The UK Information Commissioner Office (the ICO) held its annual conference in London on the 2nd of July 2015. In a brief, albeit informative conference the ICO presented its annual report and discussed the data protection issues that are on the top of the ICO’s agenda.
The ICO stated that data protection should not be seen as a ‘hassle, but as a fundamental right’. It was agreed that data protection is an ever changing area and the ICO closely observes case developments in the EU and the UK so that court decisions can be implemented in practice.
In response to the claims from the audience that the ICO only sanctions easy targets such as charities, health organisations etc., the ICO stated that the majority of the penalties this year were issued to private companies and those who failed to implement adequate security measures.
The ICO confirmed that it pays separate attention to the rights of individuals accessing their information and is closely monitoring how companies fulfill consumer requests for the right to be forgotten and subject access enquiries.
The ICO is also looking at enforced subject access requests that are often used in the context of employment. This year such requests became a criminal offence. Section 56 of the UK Data Protection Act 1998 makes it an offence to require an individual to use their subject access rights to provide details of their criminal record in an employment context or as a condition for the provision of services, goods and facilities.
The ICO confirmed that there has been an increase of complaints in relation to the UK Privacy and Electronic Communications Regulations 2003, relating specifically to unsolicited calls. Monitoring and sanctioning nuisance call practice is another of the ICO’s focus areas.
The ICO is also planning to complete development of the privacy seal by Christmas 2015.

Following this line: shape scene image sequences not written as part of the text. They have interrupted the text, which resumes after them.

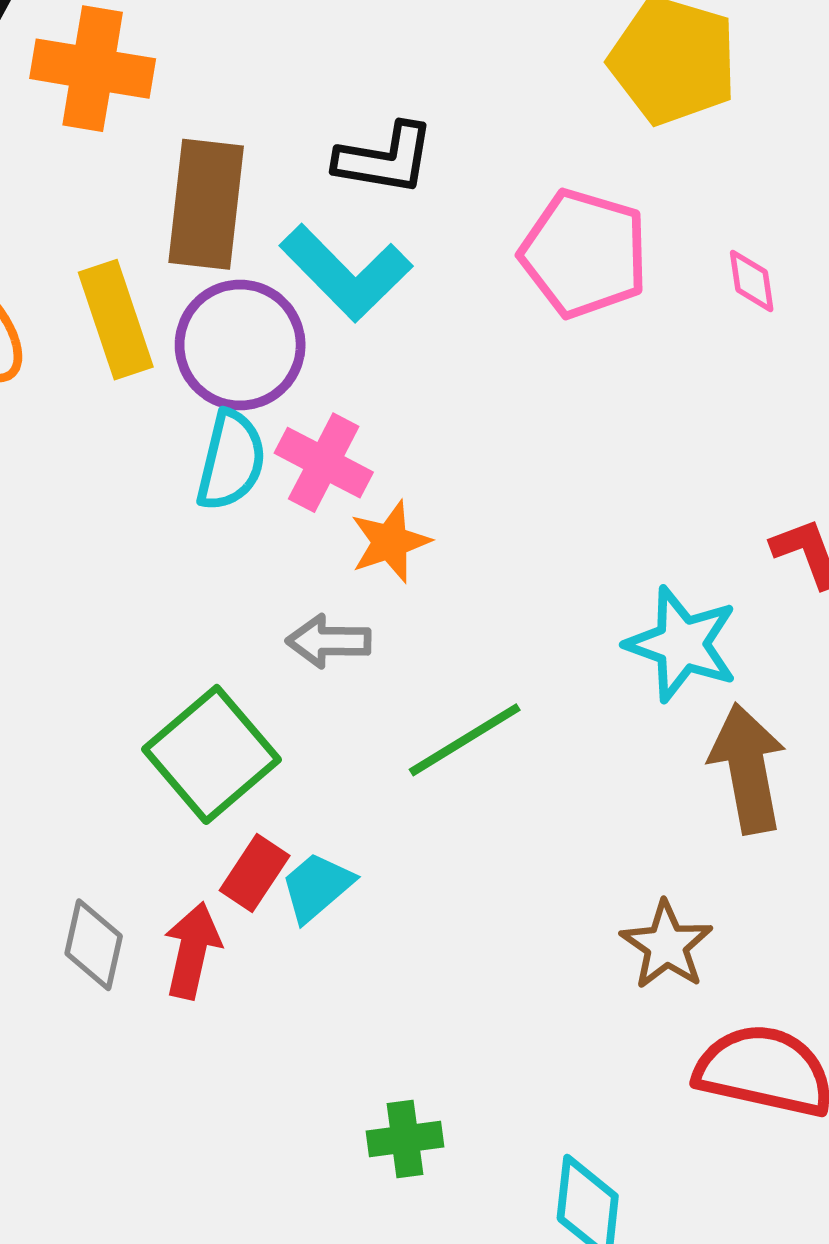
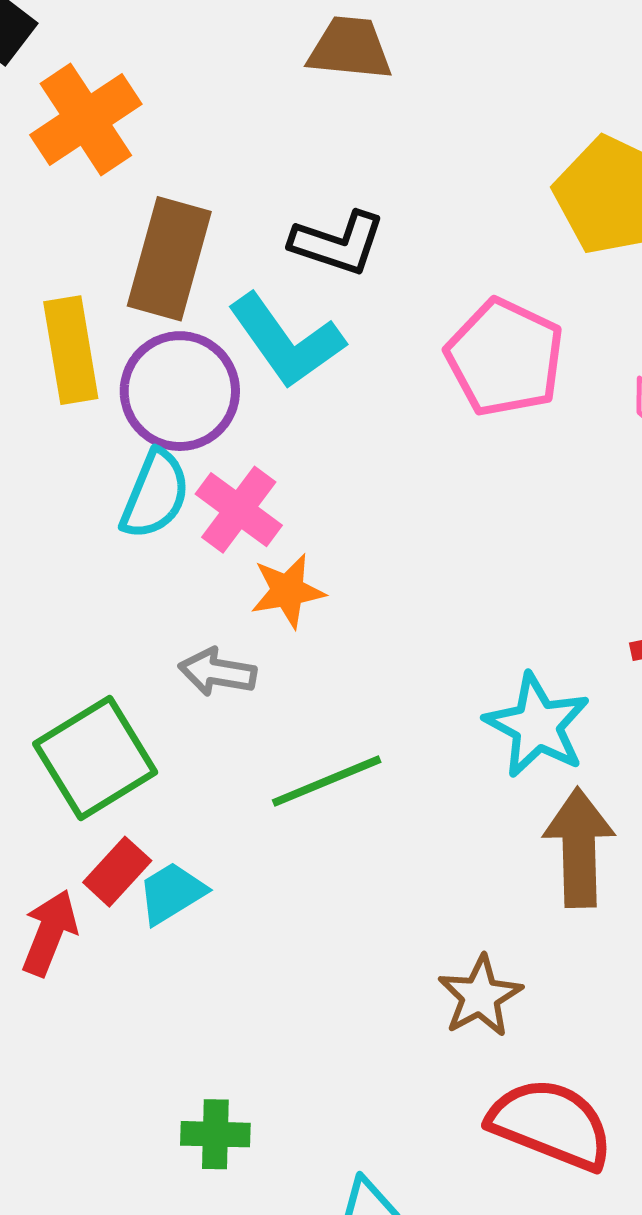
orange cross: (93, 69) -> (86, 119), turned 38

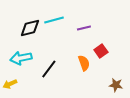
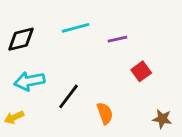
black diamond: (30, 28) -> (21, 39), moved
orange semicircle: (84, 63) -> (105, 113), moved

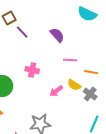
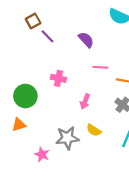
yellow semicircle: (74, 85) -> (94, 130), moved
pink arrow: (56, 91) -> (85, 102), turned -32

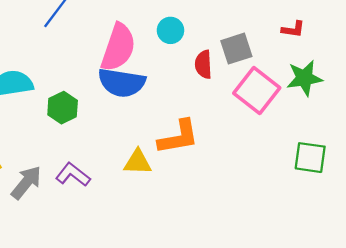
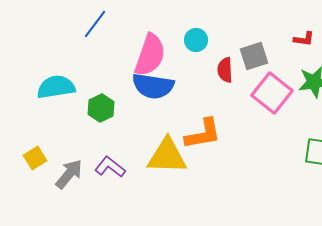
yellow triangle: (138, 162) -> (167, 156), size x1.6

When talking about the general data protection Regulation (the Regulation) and the Council of Ministers’ (the Council) draft, the ICO confirmed that the best preparation for the Regulation is to be up to date with current data protection laws.
The ICO stated that it is not in favour of the term ‘unambiguous consent’ which is currently being offered by the Council’s draft version of the Regulation for legitimising data processing. The ICO favours the “express” consent option.
In relation to the current registration obligations, the ICO confirmed that under the Regulation, registrations will not be required; however the ICO is proposing that some form of fee has to remain, since registration fees are currently the key source of funding for the ICO.
The ICO will publish its position on the Council’s text over the next few weeks.
The conference attendees also discussed the UK Freedom of Information Act 2000 (FOI). The ICO confirmed that expectation amongst society is changing. The ICO receives more complaints from individuals and more entities are being caught under FOI.